Kirsty Tweddle - Queenscliff to Portarlington

Queenscliff to Portarlington

21.3 km (13.2 miles)

7 hours, 28 minutes on 16 May 2021

Observed and documented by Karen Weaver

First of this route



  • Name: Kirsty Tweddle
  • Gender: female
  • Age on swim date: 49
  • Nationality: Australia
  • Resides: Barwon Heads, Victoria, Australia

Support Personnel

  • Steve Di Scuro - boat pilot
  • Karen Weaver - observer
  • Nikole Ramsay - 2nd observer, photos+video
  • Andrew Snowdon - paddler
  • Bill Strachan - paddler
  • Adie Currie - support swimmer
  • Murray Joseph - support swimmer
  • Cathy Snowdon - feeder

Escort Vessel: Bellarine Fishing Charters (Portarlington)

Swim Parameters

  • Category: Solo, nonstop, unassisted.
  • Rules: MSF Rules of Marathon Swimming, without exception or modification.
  • Equipment used: Speedo bathing suit, silicone cap, goggles, earplugs, zinc sunscreen, lanoline/vaseline grease.

Route Definition

  • Body of Water: Port Phillip Bay
  • Route Type: one-way
  • Start Location: Beach northeast of Queenscliff Harbour (-38.263402, 144.671639)
  • Finish Location: Fairfax Street boat ramp, Portarlington (-38.112098, 144.664838)
  • Minimum Route Distance: 21.3 km (13.2 miles) (map)
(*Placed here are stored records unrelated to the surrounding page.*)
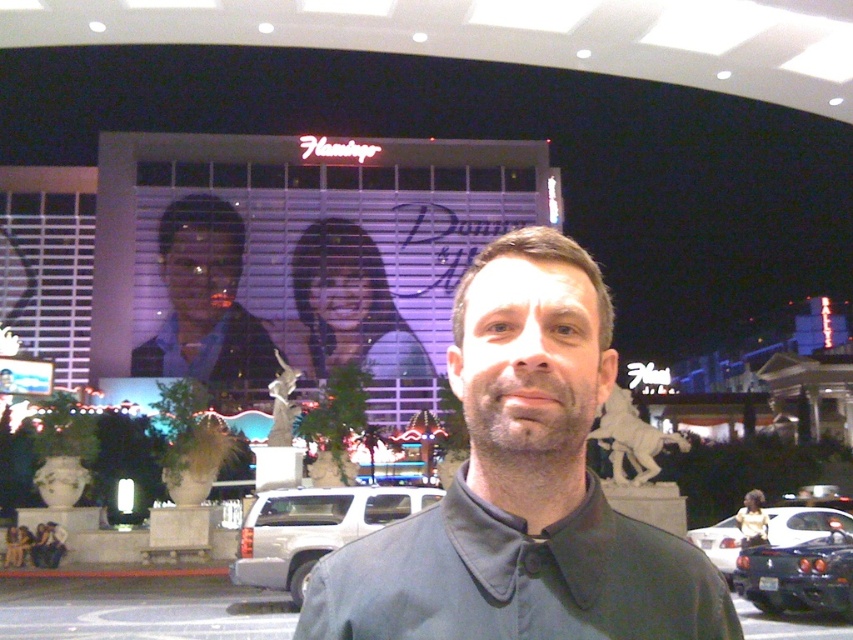 Who is positioned more to the right, black matte shirt at center or dark gray cotton dress shirt at center?

Positioned to the right is black matte shirt at center.

Does black matte shirt at center have a greater width compared to dark gray cotton dress shirt at center?

Yes, black matte shirt at center is wider than dark gray cotton dress shirt at center.

Which is in front, point (538, 552) or point (645, 616)?

Positioned in front is point (538, 552).

I want to click on black matte shirt at center, so 521,488.

Between point (561, 260) and point (212, 307), which one is positioned in front?

Point (561, 260) is more forward.

Is black matte shirt at center smaller than matte black man at center?

No, black matte shirt at center is not smaller than matte black man at center.

This screenshot has height=640, width=853. Identify the location of black matte shirt at center. (521, 488).

Can you confirm if dark gray cotton dress shirt at center is smaller than matte black man at center?

Correct, dark gray cotton dress shirt at center occupies less space than matte black man at center.

In the scene shown: Which is more to the right, dark gray cotton dress shirt at center or matte black man at center?

dark gray cotton dress shirt at center is more to the right.

Is point (712, 616) positioned behind point (161, 268)?

No.

Locate an element on the screen. The width and height of the screenshot is (853, 640). dark gray cotton dress shirt at center is located at coordinates (515, 579).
No known previous swims of this route.

Swim Data

  • Start: 16 May 2021, 10:55:00 (Australia/Melbourne, UTC10).
  • Finish: 16 May 2021, 18:23:10
  • Elapsed: 7 hours, 28 minutes, 10 seconds.

Summary of Conditions

Feature Min Max
Water Temp (C) 12 14
Air Temp (C) 12 14
Wind (knots) 10 28

GPS Track

Trackpoint frequency: 15 minutes. Download raw data (CSV).

Click to expand map.

Speed Plot

Nutrition: Carbo Pro + electrolytes; Milo; fruit pouch; tea & honey; cordial; porridge. Every 30 minutes.

Observer Log

Download PDF


by Kirsty Tweddle

Why the Big Bellarine 21.5km swim?

A couple of months ago, I did my first 10km swim (loved every second of it) and was looking for a longer marathon swim challenge. I’d started working with a coach (awesome marathon swimmer Sarah Thomas – first person to swim the Englich Channel 4 ways non-stop) and had the opportunity to give something longer a crack under her guidance. My first instinct was to do the well-established Rottnest Island swim from Perth to Rotto. However with Covid the borders were shut, and also made doing anything inter-state nerve wracking. Turns out my instincts were correct – borders were shut when the Rotto swim came around, so Victorians were unable to travel.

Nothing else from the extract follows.